Looks like the market is favoring the flight to safety side of the "conflicting view" story I described in the OPEN.  The stock lever has engaged in an originator friendly fashion and lenders are due to reprice for the better as a result.

The Greek saga has evolved from a game of pin the tail on the donkey to....??? I'm not sure how to describe it anymore. Thank an S&P downgrade of Greece and Portugal for better mortgage rates. READ MORE

The chart below says it all...stock futures lower, TSY futures higher. 

The S&P is now -1.59% at 1192.  The Consumer Discretionary index is one leading all others lower. That is odd given the fact that March Consumer Confidence just printed at 57.9 vs. the prior read of 53.5.  The expectations index increased to 77.4 in April, the strongest showing since October 2007, from a revised 70.4 in March. The present situation index advanced to 28.6, the highest since May 2009, from a revised 25.2.  The "jobs hard to get" index fell to 45.0 percent from 46.3 percent, while the "jobs plentiful" index increased to 4.8 percent from 4.0 percent.  The dip in energy and materials stocks is a function of a huge dollar index rally (thanks to the Greek/Portugal debt downgrade).
 
 

Either way the 3.625% coupon bearing 10 year TSY note has rallied through resistance at the 3.71% mid-range pivot and is now +0-31 at 99-15 yielding 3.688%. This also happens to be the 50% retracement of the Dec.21 sell-off...

 

 Zooming in on the above highlighted trend channel, you can see that 10s rejected what seemed like confirmation of a bearish breakout. This is not based on a specific trade bias as much as it is a factor of a rush to risk averse assets.

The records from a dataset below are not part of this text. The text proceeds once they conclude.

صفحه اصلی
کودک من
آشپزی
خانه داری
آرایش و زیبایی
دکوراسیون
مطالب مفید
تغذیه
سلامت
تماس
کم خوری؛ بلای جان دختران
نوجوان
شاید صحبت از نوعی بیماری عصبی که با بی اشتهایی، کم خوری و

FN 4.5 prices are approaching face melting status, currently +0-20 at 100-25 yielding 4.414%. The secondary market current coupon is 4.394%. The CC yield is however not keeping pace with the TSY rally, "rate sheet influential" MBS coupon yield spreads are wider as the mortgage market needs willing buyers. The CC yield is now +70.2 basis points over the 10 year TSY note yield and +69 basis points over the 10 year interest rate swap. Implied vols are rising as traders are buying volatility to protect positions against downside (selloff) risk. As prices rise we should be worried about real money accounts (who hold MBS outright as opposed to buying the "basis") profit taking...which would be very bad in this "bid wanted" environment. 

In regard to the Goldman Sachs hearing....the Senate committee is asking questions and the panel is finding creative ways to sidestep responses. Its been very frustrating for everyone involved.  I would like to point out that the deliberate speaking style of Sen. Susan Collins is making me feel like a pre-schooler.

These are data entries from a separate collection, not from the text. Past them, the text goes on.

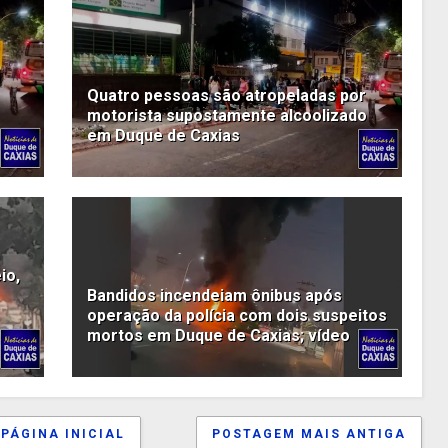
Quatro pessoas são atropeladas por
motorista supostamente alcoolizado
em Duque de Caxias
io,
Bandidos incendeiam ônibus após
operação da polícia com dois suspeitos
mortos em Duque de Caxias; vídeo
PÁGINA INICIAL
POSTAGEM MAIS ANTIGA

The committee chair keeps reminding the panel that they will not end the hearing until all questions are answered. The problem is...I CANT STAND LISTENING TO THIS NONSENSE ANY LONGER. So even if the witnesses provide the answers everyone wants to hear (what do we want to hear???)...many folks will have already changed the channel.

$44 billion 2 year notes at 1pm.

For now this rally is built of glass...

re: mortgage rates

Don't get frustrated if rate sheets are not as aggressive as they were the last time the FN 4.5 was bid over 100-20. Secondary market current coupon yield spreads are wider now vs. then. On top of that, falling rates increases fall out risk and hedging costs for lenders. This is what we meant when we said mortgage rates would not keep up with a TSY rally. If the rally holds, lenders will be slow to pass along gains.